**Directions:** Your output must be the lines below from the line containing "ческую стойкость кабеля;" to the line containing "Зволожувачі та осушувачі повітря", both lines included, reproduced exactly and without pictures.

**Exercise data:**
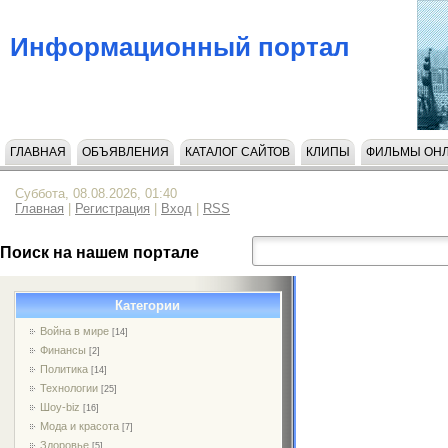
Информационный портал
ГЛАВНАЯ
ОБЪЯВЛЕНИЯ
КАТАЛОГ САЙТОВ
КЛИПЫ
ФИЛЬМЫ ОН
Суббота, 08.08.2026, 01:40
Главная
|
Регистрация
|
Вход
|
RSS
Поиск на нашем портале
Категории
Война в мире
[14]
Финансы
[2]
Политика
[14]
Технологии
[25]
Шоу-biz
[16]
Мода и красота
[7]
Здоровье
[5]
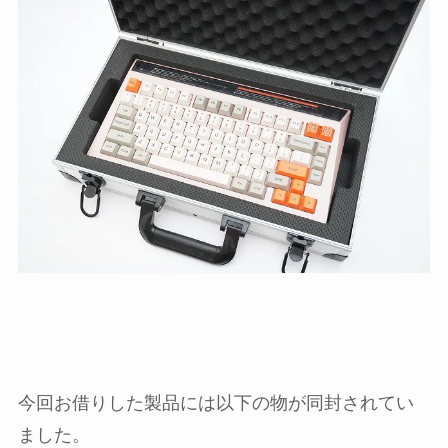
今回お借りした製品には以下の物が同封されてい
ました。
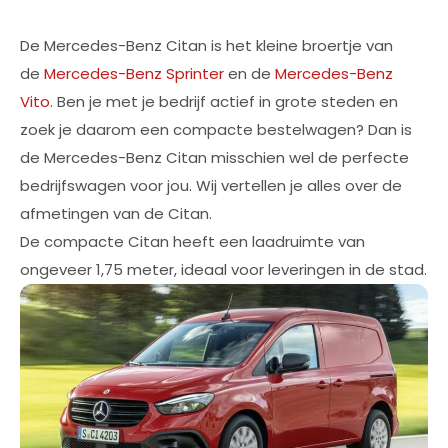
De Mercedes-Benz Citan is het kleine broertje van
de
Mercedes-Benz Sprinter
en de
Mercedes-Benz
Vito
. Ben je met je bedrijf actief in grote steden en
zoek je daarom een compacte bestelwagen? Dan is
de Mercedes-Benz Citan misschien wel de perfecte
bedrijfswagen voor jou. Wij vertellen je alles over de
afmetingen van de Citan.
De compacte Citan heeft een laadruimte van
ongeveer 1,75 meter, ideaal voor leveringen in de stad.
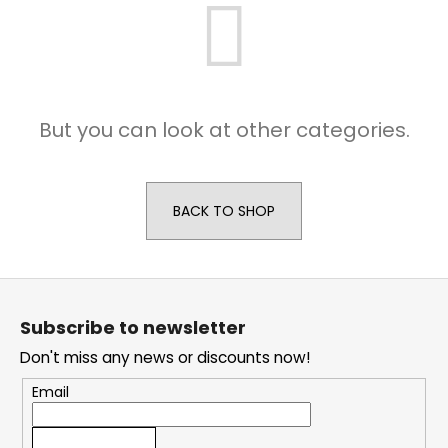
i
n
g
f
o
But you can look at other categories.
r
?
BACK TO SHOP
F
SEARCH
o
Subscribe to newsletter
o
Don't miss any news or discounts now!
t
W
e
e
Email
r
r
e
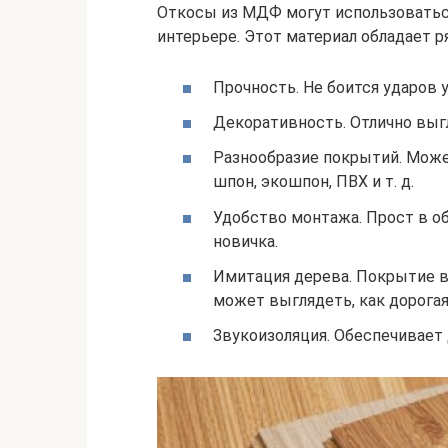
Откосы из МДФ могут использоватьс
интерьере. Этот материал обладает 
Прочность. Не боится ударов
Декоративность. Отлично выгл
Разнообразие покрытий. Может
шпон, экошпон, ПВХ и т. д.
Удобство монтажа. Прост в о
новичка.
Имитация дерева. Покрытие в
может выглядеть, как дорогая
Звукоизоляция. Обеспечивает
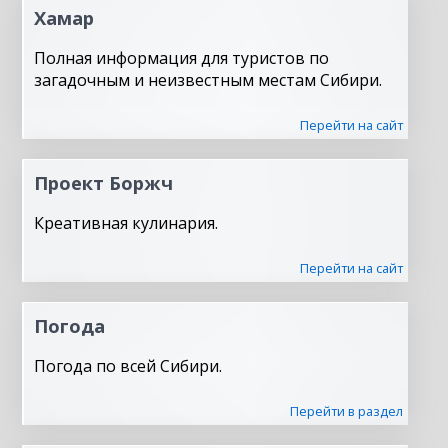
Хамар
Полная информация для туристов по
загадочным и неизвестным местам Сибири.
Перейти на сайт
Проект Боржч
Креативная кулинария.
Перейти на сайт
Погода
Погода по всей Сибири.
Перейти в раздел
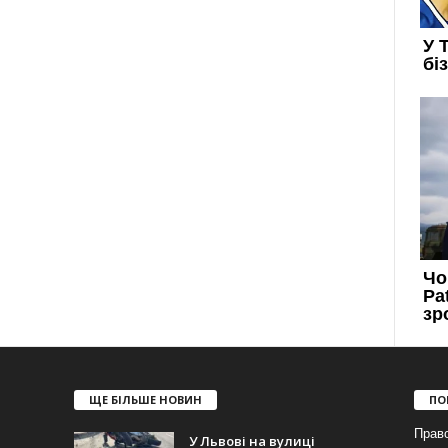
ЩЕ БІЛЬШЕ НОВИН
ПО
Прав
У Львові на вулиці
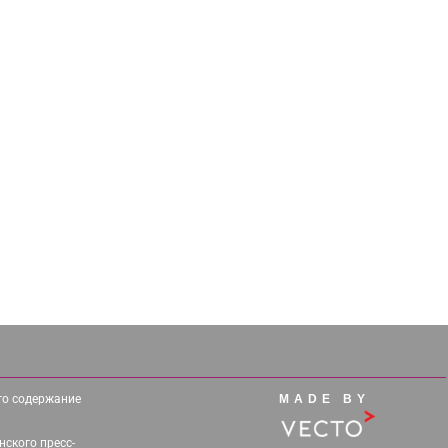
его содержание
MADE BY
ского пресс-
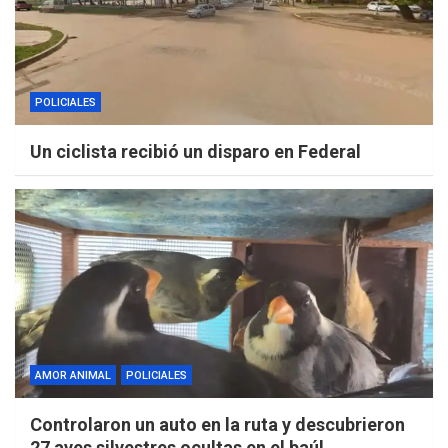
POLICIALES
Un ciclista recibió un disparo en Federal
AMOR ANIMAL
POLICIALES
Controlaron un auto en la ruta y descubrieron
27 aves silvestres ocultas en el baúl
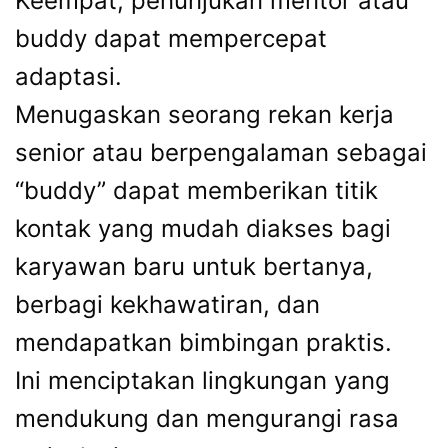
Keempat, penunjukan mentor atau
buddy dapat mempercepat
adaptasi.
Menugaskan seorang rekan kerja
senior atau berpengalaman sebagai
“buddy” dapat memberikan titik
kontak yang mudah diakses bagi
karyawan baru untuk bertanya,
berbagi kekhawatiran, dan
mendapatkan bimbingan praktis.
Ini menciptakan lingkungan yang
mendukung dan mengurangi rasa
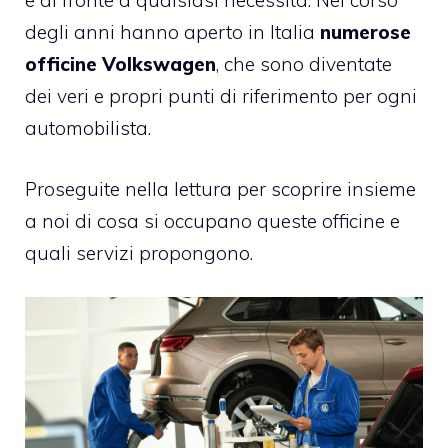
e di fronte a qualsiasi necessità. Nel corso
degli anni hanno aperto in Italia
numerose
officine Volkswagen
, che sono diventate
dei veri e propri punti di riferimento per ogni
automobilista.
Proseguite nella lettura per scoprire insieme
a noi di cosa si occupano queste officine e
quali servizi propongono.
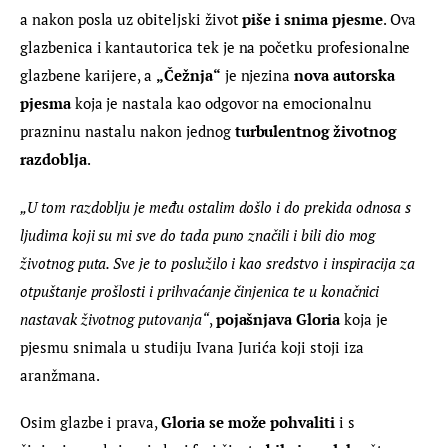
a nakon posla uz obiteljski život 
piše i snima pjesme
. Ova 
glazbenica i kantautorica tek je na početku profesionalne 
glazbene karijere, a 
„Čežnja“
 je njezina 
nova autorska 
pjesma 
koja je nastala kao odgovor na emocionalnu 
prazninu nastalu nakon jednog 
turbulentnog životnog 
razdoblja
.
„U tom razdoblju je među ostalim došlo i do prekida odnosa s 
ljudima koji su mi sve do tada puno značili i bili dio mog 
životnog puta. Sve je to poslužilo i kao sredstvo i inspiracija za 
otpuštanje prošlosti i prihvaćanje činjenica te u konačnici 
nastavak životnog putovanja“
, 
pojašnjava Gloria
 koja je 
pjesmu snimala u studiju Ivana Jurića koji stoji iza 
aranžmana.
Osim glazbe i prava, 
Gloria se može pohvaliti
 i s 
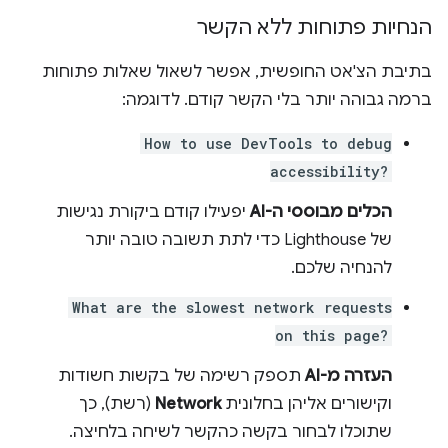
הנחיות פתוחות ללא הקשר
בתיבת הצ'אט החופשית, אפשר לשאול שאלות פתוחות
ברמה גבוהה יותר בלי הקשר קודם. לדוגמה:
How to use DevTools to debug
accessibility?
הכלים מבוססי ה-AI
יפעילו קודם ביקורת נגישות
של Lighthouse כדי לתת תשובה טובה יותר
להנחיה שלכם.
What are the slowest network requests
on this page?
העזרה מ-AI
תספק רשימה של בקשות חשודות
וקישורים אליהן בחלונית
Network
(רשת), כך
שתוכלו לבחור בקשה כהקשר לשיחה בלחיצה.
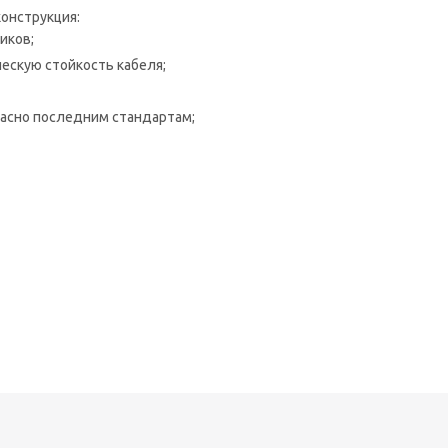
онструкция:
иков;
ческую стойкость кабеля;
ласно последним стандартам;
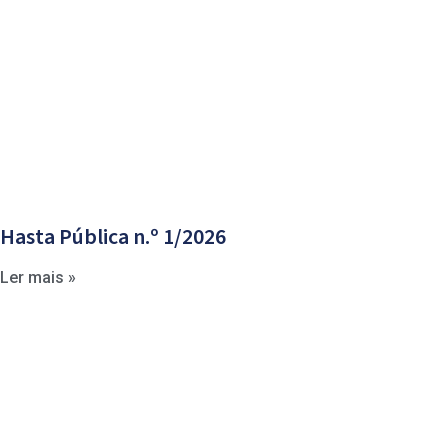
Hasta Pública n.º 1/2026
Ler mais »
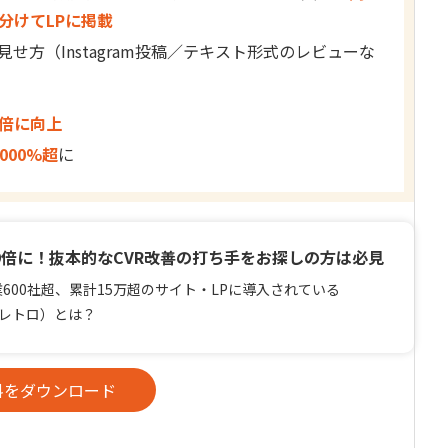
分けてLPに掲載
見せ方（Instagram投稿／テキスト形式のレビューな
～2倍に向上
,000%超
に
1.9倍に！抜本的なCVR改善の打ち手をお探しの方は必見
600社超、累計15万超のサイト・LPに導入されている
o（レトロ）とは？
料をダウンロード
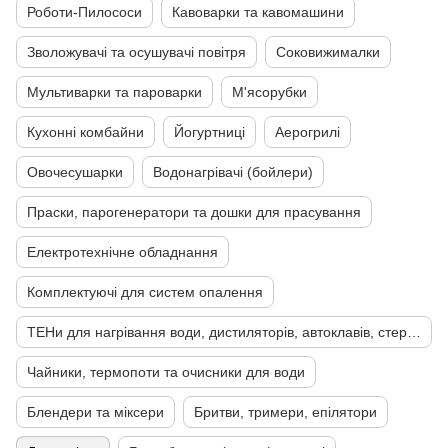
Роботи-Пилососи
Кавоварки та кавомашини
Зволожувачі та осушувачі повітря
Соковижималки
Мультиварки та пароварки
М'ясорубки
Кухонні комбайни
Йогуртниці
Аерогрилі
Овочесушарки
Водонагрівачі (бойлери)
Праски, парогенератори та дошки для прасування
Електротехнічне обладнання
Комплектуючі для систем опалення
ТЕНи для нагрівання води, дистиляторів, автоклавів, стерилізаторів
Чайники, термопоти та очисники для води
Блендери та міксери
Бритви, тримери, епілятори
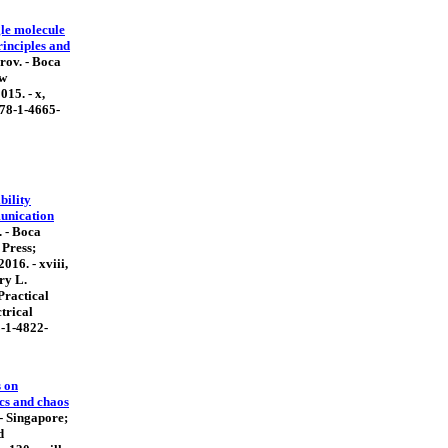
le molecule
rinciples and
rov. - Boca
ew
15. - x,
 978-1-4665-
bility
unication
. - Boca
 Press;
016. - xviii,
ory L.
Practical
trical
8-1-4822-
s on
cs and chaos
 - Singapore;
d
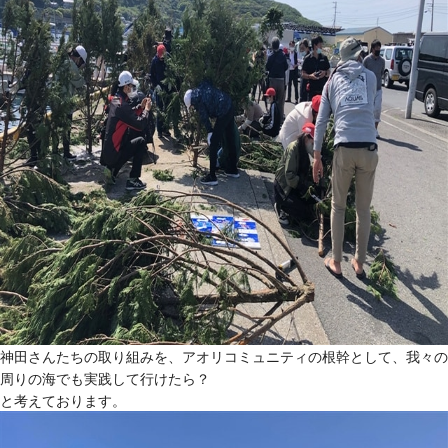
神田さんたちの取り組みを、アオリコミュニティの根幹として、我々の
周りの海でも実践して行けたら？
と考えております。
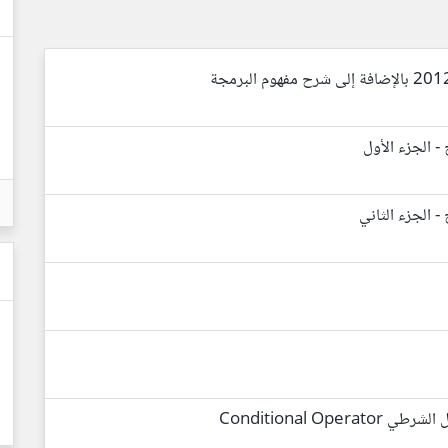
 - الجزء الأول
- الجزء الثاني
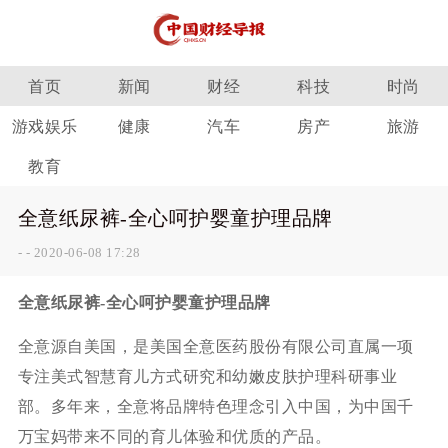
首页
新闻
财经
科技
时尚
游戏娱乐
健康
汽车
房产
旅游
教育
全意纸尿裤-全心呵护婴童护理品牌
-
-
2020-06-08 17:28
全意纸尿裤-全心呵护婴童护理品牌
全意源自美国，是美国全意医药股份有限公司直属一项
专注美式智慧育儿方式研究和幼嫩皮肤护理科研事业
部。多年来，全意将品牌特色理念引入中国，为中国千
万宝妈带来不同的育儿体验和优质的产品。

**Exercise answer:**
ческую стойкость кабеля;
ласно последним стандартам;
Hasta Pública n.º 1/2026
Ler mais »
分けてLPに掲載
見せ方（Instagram投稿／テキスト形式のレビューな
～2倍に向上
,000%超
に
1.9倍に！抜本的なCVR改善の打ち手をお探しの方は必見
600社超、累計15万超のサイト・LPに導入されている
o（レトロ）とは？
料をダウンロード
Роботи-Пилососи
Кавоварки та кавомашини
Зволожувачі та осушувачі повітря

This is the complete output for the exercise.